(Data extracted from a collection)

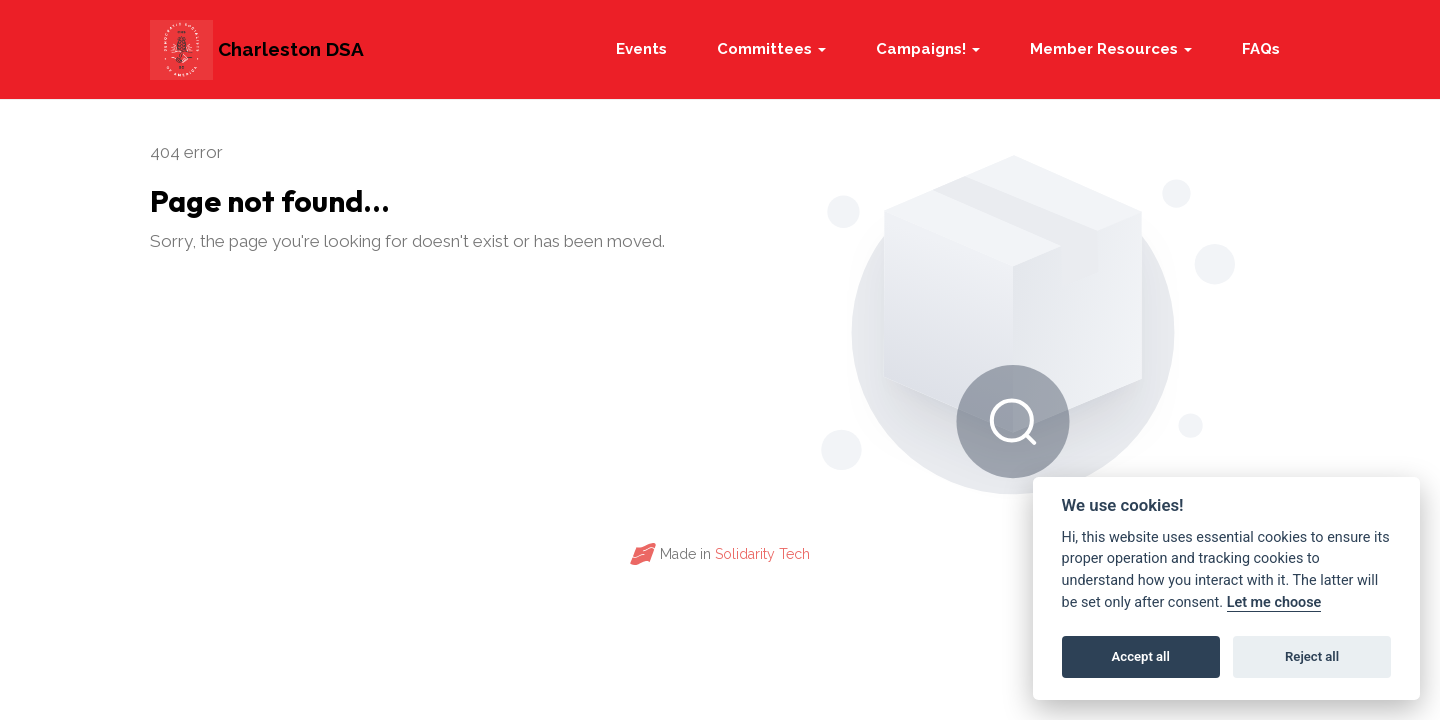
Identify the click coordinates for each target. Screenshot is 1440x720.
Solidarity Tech (762, 554)
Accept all (1141, 656)
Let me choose (1274, 602)
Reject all (1312, 656)
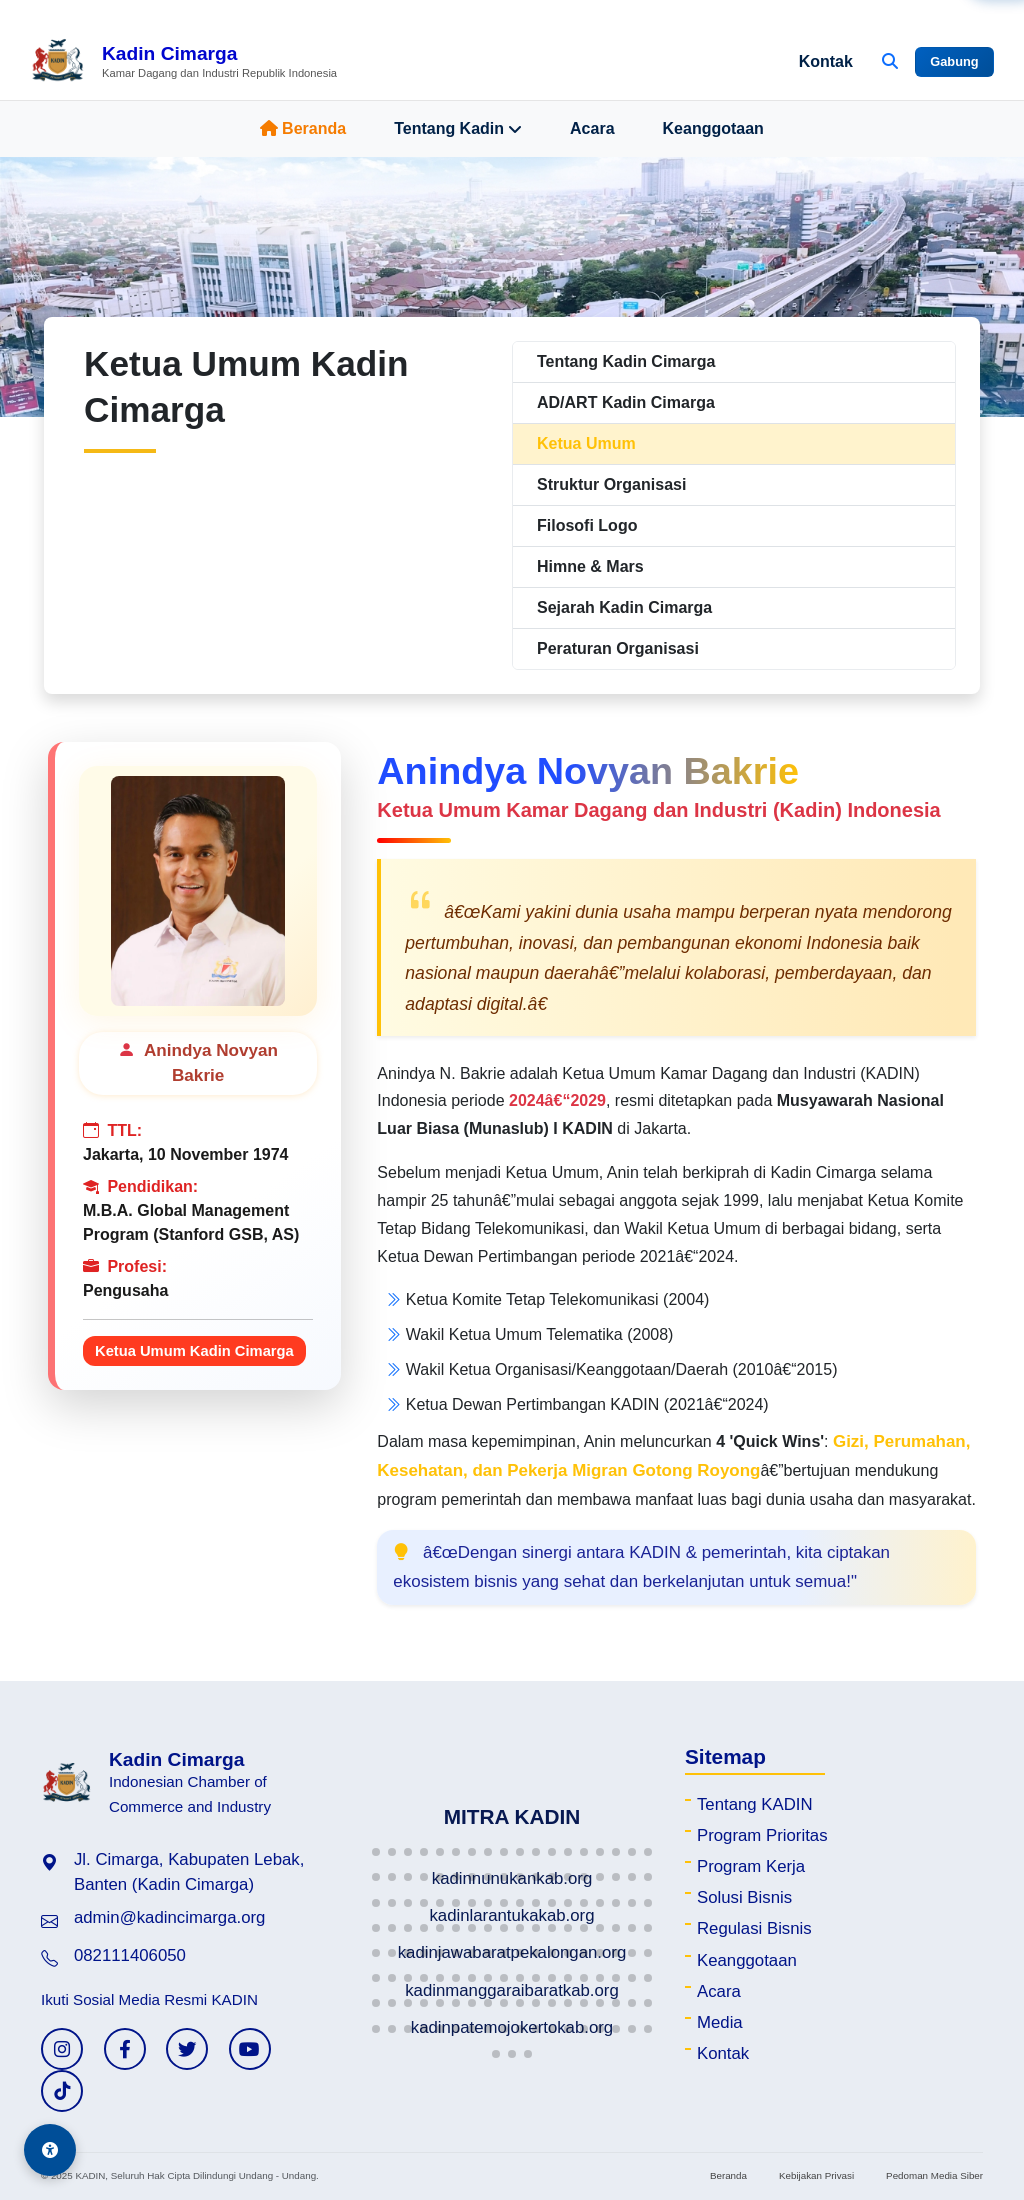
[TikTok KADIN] (62, 2091)
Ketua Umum (586, 443)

Task description -
Begin with the line containing "Let me choose (1274, 602)", stop at the last line of the records above, and copy every line in between exactly, both ends included, with no pictures.

Output below -
Let me choose (1274, 602)
Reject all (1312, 656)
[TikTok KADIN] (62, 2091)
Ketua Umum (586, 443)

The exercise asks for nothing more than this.